Nejdet Bozkurt, “Doğayla iç içe olan lahit mezarları ve antik tiyatroları ile ünlü  ‘Likya Salebi’nin yaşadığı cennet köşesi maalesef turizmin getirdiği yapılaşmaya yenik düştü. Likya salebinin yayılış alanları bir bir yok oluyor, doğadaki birey sayısı artık yüzlerle ifade ediliyor. Yumruları için doğadan toplanması, önemli yaşam alanlarından olan mezarlıklarda ot ilacı kullanımı türün geleceğini tehdit ediyor. Doğadaki sayısı yüzlerle ifade edilen Likya salebinin IUCN koruma kategorisi Kritik / Critically endangered (CR) olarak gösteriliyor. Türkiye’de yaklaşık 200 orkide türü bulunuyor ve bunların büyük bir kısmı yumrulu türler. Yumrulu orkidelere halk arasında salep deniyor. Renkleri, biçimleri ya da yetiştikleri bölgelere göre; arı salebi, dağ salebi, çayır salebi gibi adlarla anılıyorlar” diye konuştu

“Sıcak içecek ve dondurma yapımında kullanılıyor”

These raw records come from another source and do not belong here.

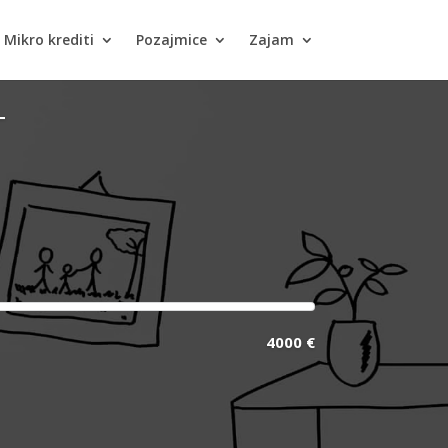
Mikro krediti
Pozajmice
Zajam
T
4000 €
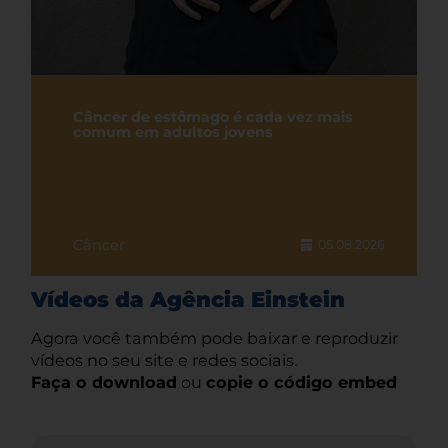
Câncer de estômago é cada vez mais
comum em adultos jovens
Câncer
05.08.2026
Vídeos da Agência Einstein
Agora você também pode baixar e reproduzir
vídeos no seu site e redes sociais.
Faça o download
ou
copie o código embed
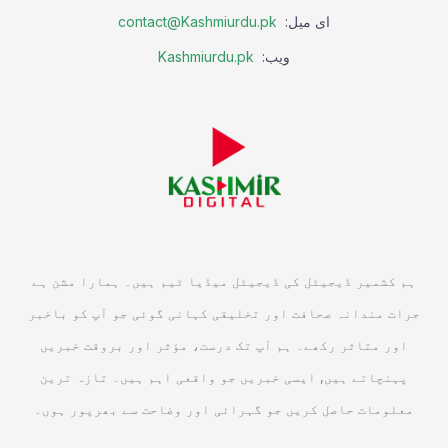
ای میل:
contact@Kashmiurdu.pk
ویب:
Kashmiurdu.pk
ہم کشمیر ڈیجیٹل کی ڈیجیٹل میڈیا ٹیم ہیں۔ ہمارا مشن ہے
جرات مندانہ صحافت اور تخلیقی کہانی گوئی جو آپ کو باخبر
اور متاثر رکھے۔ ہم آپ تک درست، مؤثر اور بروقت خبریں
پہنچاتے ہیں, ایسی خبریں جو واقعی اہم ہیں۔ تازہ ترین
معلومات حاصل کریں جو گہرائی اور وضاحت سے بھرپور ہوں۔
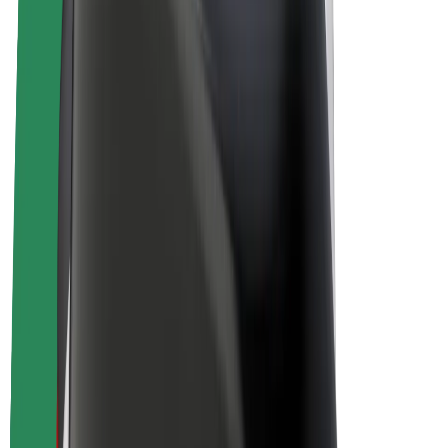
Elcyklar
Bolt Plus
Tjäna pengar med Bolt
Förare
Förares intäkter
Kurirer
Kurirers intäkter
Handlare i Bolt Food
Åkerier
Franchise
Företag
Karriär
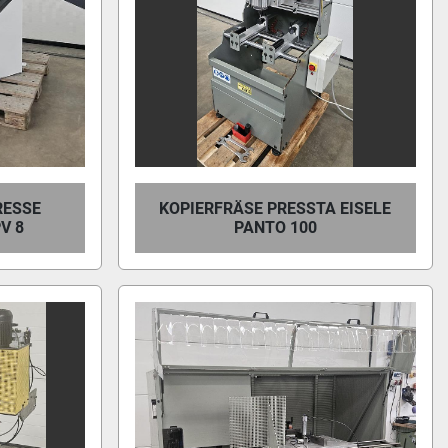
RESSE
KOPIERFRÄSE PRESSTA EISELE
V 8
PANTO 100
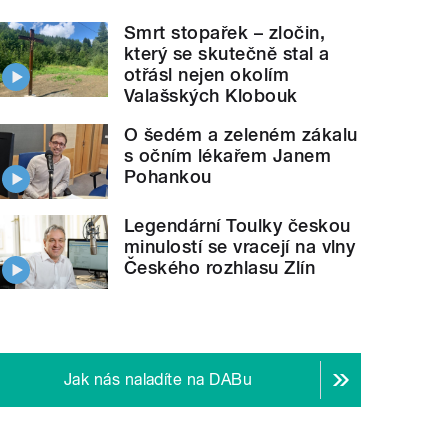
Smrt stopařek – zločin,
který se skutečně stal a
otřásl nejen okolím
Valašských Klobouk
O šedém a zeleném zákalu
s očním lékařem Janem
Pohankou
Legendární Toulky českou
minulostí se vracejí na vlny
Českého rozhlasu Zlín
Jak nás naladíte na DABu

İlkçağlardan bu yana orkide yumruları toz haline getirilerek “salep” elde edildiğini vurgulayan Nejdet Bozkurt, “Salep, sıcak içecek ve dondurma yapımında kıvam artırıcı olarak tüketiliyor. Salep ve dondurma yapımında kullanılan etken madde bir polisakkarit olan ‘glucomannan’. Her yıl milyonlarca kök orkide yumrusu bu etken madde için doğadan kaçak olarak sökülüyor. Oysa piyasada uzun yıllardır salep yerine kıvam artırıcı olarak kullanılan başka maddeler var. Salep için orkide yumrularına ihtiyaç yok. Her yıl milyonlarca kök orkidenin doğada yok olmasına neden olan kaçak sökümlerin önü alınamazsa yumrulu orkidelerimizin nesli tükenme tehlikesiyle karşı karşıya” dedi.